■ **WHAT NEEDS TO BE DONE**
Write out every entry exactly as given, but omit the pictures.

■ **EXERCISE INPUT**
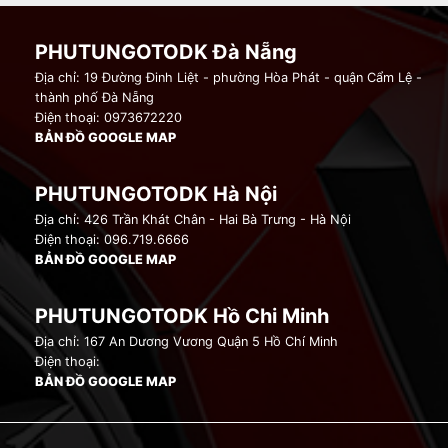
PHUTUNGOTODK Đà Nẵng
Địa chỉ: 19 Đường Đinh Liệt - phường Hòa Phát - quận Cẩm Lệ -
thành phố Đà Nẵng
Điện thoại: 0973672220
BẢN ĐỒ GOOGLE MAP
PHUTUNGOTODK Hà Nội
Địa chỉ: 426 Trần Khát Chân - Hai Bà Trưng - Hà Nội
Điện thoại: 096.719.6666
BẢN ĐỒ GOOGLE MAP
PHUTUNGOTODK Hồ Chi Minh
Địa chỉ: 167 An Dương Vương Quận 5 Hồ Chí Minh
Điện thoại:
BẢN ĐỒ GOOGLE MAP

■ **OUTPUT BELOW**
PHUTUNGOTODK Đà Nẵng
Địa chỉ: 19 Đường Đinh Liệt - phường Hòa Phát - quận Cẩm Lệ -
thành phố Đà Nẵng
Điện thoại: 0973672220
BẢN ĐỒ GOOGLE MAP
PHUTUNGOTODK Hà Nội
Địa chỉ: 426 Trần Khát Chân - Hai Bà Trưng - Hà Nội
Điện thoại: 096.719.6666
BẢN ĐỒ GOOGLE MAP
PHUTUNGOTODK Hồ Chi Minh
Địa chỉ: 167 An Dương Vương Quận 5 Hồ Chí Minh
Điện thoại:
BẢN ĐỒ GOOGLE MAP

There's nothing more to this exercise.